**The task:** Nothing but the lines from the one containing "Answer in <instances>...</instances>. Mask: trachea." to the end of the records below should be output, each exactly as written.

**Records for this task:**
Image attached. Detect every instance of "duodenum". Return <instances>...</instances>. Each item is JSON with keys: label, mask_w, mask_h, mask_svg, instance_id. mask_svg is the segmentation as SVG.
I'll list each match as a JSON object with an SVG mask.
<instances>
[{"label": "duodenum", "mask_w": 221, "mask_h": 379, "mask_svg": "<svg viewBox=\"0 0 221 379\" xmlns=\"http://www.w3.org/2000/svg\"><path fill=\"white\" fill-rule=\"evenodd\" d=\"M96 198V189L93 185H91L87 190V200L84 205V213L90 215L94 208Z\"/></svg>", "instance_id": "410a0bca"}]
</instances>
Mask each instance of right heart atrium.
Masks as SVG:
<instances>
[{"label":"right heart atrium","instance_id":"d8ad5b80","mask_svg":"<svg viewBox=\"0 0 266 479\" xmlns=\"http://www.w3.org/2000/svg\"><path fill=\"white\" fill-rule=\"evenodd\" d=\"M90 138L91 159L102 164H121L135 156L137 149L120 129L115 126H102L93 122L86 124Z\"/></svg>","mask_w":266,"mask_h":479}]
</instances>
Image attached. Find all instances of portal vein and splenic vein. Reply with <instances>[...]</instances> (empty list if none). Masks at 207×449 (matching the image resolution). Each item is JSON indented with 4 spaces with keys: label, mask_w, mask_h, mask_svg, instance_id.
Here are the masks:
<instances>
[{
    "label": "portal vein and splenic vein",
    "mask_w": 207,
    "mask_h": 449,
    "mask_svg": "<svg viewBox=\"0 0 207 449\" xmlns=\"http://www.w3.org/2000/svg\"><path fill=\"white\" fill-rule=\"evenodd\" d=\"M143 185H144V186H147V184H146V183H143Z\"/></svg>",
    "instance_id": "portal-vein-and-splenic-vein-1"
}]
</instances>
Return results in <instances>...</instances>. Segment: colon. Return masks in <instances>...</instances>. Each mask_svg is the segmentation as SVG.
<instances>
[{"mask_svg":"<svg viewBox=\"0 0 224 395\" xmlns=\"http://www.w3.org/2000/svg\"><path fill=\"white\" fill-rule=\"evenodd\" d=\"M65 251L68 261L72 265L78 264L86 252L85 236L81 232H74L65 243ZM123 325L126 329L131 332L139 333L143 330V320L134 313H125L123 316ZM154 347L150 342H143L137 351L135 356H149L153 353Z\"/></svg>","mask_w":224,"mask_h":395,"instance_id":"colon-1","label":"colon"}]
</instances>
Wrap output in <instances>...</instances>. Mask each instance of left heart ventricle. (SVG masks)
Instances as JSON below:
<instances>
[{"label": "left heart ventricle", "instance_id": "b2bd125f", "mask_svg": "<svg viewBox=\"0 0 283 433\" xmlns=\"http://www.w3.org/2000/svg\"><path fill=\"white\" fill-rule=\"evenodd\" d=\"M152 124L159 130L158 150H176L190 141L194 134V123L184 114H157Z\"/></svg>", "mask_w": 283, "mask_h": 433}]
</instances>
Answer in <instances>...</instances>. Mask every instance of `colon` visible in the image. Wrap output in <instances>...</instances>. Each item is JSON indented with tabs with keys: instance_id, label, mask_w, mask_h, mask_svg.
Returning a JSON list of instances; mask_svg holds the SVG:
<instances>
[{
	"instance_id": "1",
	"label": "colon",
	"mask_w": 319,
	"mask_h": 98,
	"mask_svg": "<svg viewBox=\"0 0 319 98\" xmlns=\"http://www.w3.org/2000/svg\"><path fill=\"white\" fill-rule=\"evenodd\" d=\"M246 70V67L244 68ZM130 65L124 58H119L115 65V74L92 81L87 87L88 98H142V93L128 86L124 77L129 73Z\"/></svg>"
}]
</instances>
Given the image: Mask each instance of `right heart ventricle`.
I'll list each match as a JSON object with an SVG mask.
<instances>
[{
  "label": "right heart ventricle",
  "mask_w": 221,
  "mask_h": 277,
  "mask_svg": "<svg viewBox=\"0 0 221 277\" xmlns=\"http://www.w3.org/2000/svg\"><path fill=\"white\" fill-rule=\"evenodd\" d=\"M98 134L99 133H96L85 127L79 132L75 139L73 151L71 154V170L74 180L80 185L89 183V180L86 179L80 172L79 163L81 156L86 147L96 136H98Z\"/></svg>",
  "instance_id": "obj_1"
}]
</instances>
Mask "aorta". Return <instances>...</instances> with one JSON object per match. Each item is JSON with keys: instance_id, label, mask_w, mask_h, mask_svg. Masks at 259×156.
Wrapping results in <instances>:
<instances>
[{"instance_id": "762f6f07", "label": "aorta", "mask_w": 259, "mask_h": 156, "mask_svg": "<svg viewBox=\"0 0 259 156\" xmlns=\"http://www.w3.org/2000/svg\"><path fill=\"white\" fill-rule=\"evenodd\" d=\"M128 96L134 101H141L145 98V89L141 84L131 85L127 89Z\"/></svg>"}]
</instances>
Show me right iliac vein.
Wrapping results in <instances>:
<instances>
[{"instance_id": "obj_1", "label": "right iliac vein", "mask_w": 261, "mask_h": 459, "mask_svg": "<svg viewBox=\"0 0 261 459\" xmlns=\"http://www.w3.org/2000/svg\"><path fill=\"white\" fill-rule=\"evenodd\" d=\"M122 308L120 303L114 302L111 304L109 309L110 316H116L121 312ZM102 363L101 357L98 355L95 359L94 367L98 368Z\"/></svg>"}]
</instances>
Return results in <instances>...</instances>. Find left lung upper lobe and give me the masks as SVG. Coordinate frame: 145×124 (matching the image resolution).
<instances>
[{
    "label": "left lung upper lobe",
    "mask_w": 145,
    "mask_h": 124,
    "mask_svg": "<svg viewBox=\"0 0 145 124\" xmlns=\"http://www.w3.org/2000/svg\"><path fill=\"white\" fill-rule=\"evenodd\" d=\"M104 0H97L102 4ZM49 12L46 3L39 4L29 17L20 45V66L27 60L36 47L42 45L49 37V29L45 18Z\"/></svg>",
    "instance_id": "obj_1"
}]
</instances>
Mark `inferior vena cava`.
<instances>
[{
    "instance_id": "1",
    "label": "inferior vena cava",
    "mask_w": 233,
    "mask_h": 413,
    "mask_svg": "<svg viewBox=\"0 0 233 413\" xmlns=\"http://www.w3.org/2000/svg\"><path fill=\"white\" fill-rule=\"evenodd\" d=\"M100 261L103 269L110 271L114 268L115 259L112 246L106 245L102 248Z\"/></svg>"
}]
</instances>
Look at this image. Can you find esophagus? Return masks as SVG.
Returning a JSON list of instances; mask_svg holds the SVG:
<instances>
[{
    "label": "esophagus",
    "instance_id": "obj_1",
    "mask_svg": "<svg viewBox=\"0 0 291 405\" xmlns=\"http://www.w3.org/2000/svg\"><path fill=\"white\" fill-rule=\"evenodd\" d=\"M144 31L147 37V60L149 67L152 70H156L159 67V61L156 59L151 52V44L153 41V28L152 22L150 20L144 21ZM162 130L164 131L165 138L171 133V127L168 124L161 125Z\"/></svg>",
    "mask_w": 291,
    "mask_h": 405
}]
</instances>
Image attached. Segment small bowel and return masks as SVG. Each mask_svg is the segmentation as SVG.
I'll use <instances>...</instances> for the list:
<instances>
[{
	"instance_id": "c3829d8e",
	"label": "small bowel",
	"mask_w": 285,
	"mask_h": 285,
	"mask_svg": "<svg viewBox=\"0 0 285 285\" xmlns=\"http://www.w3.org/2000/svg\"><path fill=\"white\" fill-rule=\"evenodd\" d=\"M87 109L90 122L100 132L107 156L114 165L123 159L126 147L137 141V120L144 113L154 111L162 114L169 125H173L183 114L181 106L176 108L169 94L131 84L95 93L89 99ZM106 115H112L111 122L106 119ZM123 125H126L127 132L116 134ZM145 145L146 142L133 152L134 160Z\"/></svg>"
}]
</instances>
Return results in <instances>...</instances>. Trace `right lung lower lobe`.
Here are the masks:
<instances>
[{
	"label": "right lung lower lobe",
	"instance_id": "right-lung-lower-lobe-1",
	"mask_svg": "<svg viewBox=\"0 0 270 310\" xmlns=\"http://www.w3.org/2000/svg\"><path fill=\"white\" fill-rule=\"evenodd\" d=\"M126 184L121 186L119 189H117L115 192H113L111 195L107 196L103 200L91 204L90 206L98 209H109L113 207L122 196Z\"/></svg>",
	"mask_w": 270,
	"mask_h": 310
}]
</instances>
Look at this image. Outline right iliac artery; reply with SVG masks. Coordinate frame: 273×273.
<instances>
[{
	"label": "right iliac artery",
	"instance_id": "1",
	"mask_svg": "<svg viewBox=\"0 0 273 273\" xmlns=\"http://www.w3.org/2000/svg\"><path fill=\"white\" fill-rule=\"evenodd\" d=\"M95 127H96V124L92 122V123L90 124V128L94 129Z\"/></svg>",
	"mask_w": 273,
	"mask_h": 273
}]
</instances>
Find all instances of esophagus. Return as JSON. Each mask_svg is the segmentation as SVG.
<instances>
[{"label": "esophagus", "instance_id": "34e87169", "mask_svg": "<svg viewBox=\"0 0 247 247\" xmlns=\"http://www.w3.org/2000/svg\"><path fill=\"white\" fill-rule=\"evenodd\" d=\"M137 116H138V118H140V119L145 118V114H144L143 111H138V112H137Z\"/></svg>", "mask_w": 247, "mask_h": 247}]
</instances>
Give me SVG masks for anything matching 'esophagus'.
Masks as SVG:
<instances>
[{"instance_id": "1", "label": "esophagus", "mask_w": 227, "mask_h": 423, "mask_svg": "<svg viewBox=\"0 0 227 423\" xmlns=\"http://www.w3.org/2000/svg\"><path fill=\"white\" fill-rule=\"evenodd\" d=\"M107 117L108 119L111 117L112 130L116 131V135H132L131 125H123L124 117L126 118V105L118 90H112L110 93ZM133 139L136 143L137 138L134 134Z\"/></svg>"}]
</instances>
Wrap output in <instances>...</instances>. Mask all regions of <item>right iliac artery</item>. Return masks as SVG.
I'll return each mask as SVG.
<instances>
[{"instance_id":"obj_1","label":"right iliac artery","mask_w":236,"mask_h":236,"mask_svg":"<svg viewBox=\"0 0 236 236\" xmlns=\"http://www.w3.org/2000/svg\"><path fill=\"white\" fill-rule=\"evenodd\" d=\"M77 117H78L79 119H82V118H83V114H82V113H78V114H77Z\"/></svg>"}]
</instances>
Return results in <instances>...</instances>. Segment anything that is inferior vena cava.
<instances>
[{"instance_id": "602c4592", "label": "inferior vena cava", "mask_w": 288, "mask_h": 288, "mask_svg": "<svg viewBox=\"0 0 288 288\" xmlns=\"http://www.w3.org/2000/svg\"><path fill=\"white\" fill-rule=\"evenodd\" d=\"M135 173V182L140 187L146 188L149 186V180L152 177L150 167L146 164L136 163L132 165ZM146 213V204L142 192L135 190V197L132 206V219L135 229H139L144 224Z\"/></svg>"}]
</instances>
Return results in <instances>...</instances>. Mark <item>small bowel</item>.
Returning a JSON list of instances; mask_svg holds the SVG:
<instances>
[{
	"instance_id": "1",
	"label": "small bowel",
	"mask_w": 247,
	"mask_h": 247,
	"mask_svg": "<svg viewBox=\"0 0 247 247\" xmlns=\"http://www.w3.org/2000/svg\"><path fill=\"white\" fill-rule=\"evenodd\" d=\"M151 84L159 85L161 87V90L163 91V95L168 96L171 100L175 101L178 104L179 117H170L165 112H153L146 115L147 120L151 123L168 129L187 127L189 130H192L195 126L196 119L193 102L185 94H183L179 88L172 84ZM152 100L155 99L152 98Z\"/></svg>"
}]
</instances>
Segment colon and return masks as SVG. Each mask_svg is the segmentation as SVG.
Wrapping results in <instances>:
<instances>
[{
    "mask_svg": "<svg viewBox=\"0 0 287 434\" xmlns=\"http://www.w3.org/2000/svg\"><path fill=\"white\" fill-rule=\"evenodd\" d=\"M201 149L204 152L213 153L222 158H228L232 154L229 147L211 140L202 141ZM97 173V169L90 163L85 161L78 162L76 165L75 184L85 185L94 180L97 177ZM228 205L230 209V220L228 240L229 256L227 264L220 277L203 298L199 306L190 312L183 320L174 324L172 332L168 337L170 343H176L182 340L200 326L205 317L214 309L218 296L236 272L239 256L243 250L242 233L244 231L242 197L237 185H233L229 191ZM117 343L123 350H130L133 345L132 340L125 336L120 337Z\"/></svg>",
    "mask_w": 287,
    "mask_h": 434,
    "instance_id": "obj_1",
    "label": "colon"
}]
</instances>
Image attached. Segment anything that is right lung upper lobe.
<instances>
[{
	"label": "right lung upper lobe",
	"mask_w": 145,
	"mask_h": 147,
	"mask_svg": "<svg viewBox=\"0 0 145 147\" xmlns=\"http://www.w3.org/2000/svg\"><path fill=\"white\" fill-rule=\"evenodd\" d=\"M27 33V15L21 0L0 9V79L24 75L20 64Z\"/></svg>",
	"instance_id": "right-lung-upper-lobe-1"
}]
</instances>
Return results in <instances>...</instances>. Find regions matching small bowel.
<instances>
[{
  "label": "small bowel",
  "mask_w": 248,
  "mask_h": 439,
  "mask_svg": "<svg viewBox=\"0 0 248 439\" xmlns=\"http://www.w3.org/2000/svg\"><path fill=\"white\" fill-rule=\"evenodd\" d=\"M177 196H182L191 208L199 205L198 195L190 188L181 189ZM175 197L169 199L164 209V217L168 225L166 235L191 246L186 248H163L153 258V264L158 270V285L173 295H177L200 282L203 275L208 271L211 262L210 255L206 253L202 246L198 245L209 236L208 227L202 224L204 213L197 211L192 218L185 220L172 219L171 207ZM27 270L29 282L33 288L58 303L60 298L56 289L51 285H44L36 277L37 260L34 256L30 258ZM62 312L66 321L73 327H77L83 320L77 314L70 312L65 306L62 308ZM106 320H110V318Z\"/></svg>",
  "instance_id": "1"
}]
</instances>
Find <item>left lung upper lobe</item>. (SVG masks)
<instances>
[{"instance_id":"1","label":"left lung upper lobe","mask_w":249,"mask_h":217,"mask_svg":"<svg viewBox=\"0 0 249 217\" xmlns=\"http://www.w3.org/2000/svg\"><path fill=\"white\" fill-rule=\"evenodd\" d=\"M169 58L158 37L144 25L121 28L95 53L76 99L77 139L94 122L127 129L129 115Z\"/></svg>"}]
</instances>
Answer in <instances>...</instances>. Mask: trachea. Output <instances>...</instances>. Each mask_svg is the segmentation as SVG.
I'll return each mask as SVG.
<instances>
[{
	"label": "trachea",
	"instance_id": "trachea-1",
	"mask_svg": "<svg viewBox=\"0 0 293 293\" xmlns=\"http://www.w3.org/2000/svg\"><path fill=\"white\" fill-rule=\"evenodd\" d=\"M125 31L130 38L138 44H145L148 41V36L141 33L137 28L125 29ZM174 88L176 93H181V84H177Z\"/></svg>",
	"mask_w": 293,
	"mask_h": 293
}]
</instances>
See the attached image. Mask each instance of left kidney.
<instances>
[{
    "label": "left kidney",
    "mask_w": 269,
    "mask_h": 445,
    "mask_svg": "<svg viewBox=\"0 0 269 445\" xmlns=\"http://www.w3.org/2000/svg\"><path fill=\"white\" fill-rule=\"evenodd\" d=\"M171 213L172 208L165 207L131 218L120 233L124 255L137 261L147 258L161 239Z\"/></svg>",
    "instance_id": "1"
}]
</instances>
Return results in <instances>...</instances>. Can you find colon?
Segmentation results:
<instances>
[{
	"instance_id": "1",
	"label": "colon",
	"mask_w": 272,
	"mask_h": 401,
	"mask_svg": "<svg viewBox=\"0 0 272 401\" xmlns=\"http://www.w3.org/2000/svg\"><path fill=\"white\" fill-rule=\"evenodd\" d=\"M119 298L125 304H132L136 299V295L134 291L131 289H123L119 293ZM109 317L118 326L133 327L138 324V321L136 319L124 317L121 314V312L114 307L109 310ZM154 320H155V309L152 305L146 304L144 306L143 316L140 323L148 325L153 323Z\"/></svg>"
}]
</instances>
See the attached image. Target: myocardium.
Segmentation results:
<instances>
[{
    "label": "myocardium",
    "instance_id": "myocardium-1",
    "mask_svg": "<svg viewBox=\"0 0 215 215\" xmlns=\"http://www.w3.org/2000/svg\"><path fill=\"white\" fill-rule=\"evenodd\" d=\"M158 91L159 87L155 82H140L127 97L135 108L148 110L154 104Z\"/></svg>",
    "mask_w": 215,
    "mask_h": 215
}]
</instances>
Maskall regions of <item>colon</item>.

**Task result:**
Answer in <instances>...</instances>. Mask: trachea. Output <instances>...</instances>. Each mask_svg is the segmentation as SVG.
I'll return each mask as SVG.
<instances>
[{
	"label": "trachea",
	"instance_id": "trachea-1",
	"mask_svg": "<svg viewBox=\"0 0 293 293\" xmlns=\"http://www.w3.org/2000/svg\"><path fill=\"white\" fill-rule=\"evenodd\" d=\"M125 31L130 38L138 44H145L148 41V36L141 33L137 28L125 29ZM174 88L176 93H181V84H177Z\"/></svg>",
	"mask_w": 293,
	"mask_h": 293
}]
</instances>
See the attached image. Mask each instance of left kidney.
<instances>
[{
    "label": "left kidney",
    "mask_w": 269,
    "mask_h": 445,
    "mask_svg": "<svg viewBox=\"0 0 269 445\" xmlns=\"http://www.w3.org/2000/svg\"><path fill=\"white\" fill-rule=\"evenodd\" d=\"M171 213L172 208L165 207L131 218L120 233L124 255L137 261L147 258L161 239Z\"/></svg>",
    "instance_id": "1"
}]
</instances>
Return results in <instances>...</instances>. Can you find colon?
Segmentation results:
<instances>
[{
	"instance_id": "1",
	"label": "colon",
	"mask_w": 272,
	"mask_h": 401,
	"mask_svg": "<svg viewBox=\"0 0 272 401\" xmlns=\"http://www.w3.org/2000/svg\"><path fill=\"white\" fill-rule=\"evenodd\" d=\"M119 298L125 304H132L136 299V295L134 291L131 289H123L119 293ZM109 317L118 326L133 327L138 324V321L136 319L124 317L121 314V312L114 307L109 310ZM154 320H155V309L152 305L146 304L144 306L143 316L140 323L148 325L153 323Z\"/></svg>"
}]
</instances>
See the attached image. Target: myocardium.
Segmentation results:
<instances>
[{
    "label": "myocardium",
    "instance_id": "myocardium-1",
    "mask_svg": "<svg viewBox=\"0 0 215 215\" xmlns=\"http://www.w3.org/2000/svg\"><path fill=\"white\" fill-rule=\"evenodd\" d=\"M158 91L159 87L155 82H140L127 97L135 108L148 110L154 104Z\"/></svg>",
    "mask_w": 215,
    "mask_h": 215
}]
</instances>
Maskall regions of <item>colon</item>.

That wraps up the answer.